Publiée en 1615 avec sept autres pièces plus quelques Intermèdes, sans doute qui n'ont pu être jouées, le ruffian bienheureux est une des pièces de Cervantes parmi les plus citées. La date de l'écriture demeure incertaine. L'auteur peut s'être inspiré de textes parus à la toute fin du XVIe siècle, l'un rédigé à Mexico dans un couvent dominicain et l'autre à Salamanque et à Séville. Il s'agit d'une histoire édifiante, d'un malandrin converti, rentré dans les ordres et donnant un exemple de piété remarquable et devenant saint.

La pièce est composée de deux parties, l'une qui illustre la vie menée par Lugo avant sa conversion, entre larcins, coups de force, fréquentation de prostituées et excès divers. A l'issue d'un pari, il décide de se convertir. La deuxième et troisième journées se passent à Mexico, où il est moine dominicain. Nous le suivons dans sa vie pieuse. Il est appelé au chevet d'une femme qui va mourir, Ana. Elle est persuadé d'être une si grande pécheresse, que se confesser ne sert à rien, car Dieu ne pourra lui pardonner. Lugo devenu le père De La Croix essaie de la persuader, puis lui propose de prendre tous ses pêchés sur lui, ce qui permet à Ana de mourir apaisée après s'être repentie et confessée. La troisième journée est centrée sur la mort édifiante du père, sa résistance aux démons qui viennent le tenter, qui laisse entrevoir sa sainteté.
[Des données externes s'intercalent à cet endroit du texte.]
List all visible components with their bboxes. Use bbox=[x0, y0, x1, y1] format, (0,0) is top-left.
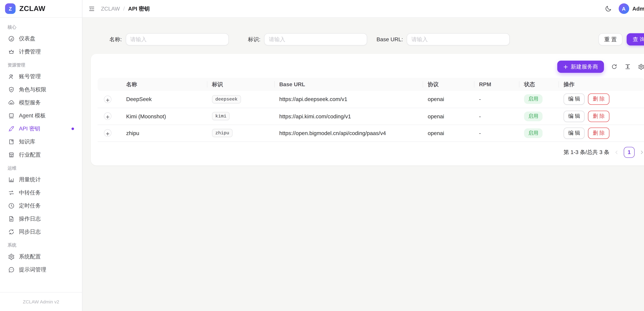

La pièce délivre un message qui est qu'un pêcheur, quelle qu'ait été sa vie, peut toujours être pardonné. Lugo s'est converti en un seul moment, et le repentir d'Ana à la dernière heure, lui permet de ne pas être damnée. C'est la parabole des ouvriers de la dernière heure, c'est aussi une illustration de la miséricorde divine. C'est également une mise en cause de la vision protestante rigoureuse de la grâce, accordée ou non, sans que l'homme y puisse quoi que ce soit. Cervantes y oppose une possibilité de salut à condition d'un repentir sincère qui est toujours possible et qui dépend de l'homme.

Cela peut sembler déconcertant, mais c'est plutôt réussi. La première journée accumule des épisodes réalistes de la vie des petits délinquants, des prostituées, de tout ce petit monde qui tente de survivre dans un monde dur, sans pour autant abandonner humour et dérision. Les deux journées suivantes sont d'une tonalité très différente, même si la truculence n'en est pas complètement absente, même les moines ont leurs égarements. La sainteté surgit du pêché et des faiblesses des hommes, là où l'on ne l'attend pas. C'est sans doute très difficile à jouer sur une scène, à cause du nombre de personnages et des scènes très différentes. On comprend très bien en lisant la pièce pourquoi Lope de Vega n'a eu aucun mal à surclasser Cervantes comme auteur à succès sur les théâtres. Mais le texte de Cervantes est quand même passionnant, à cause de son caractère atypique, original, pas formaté.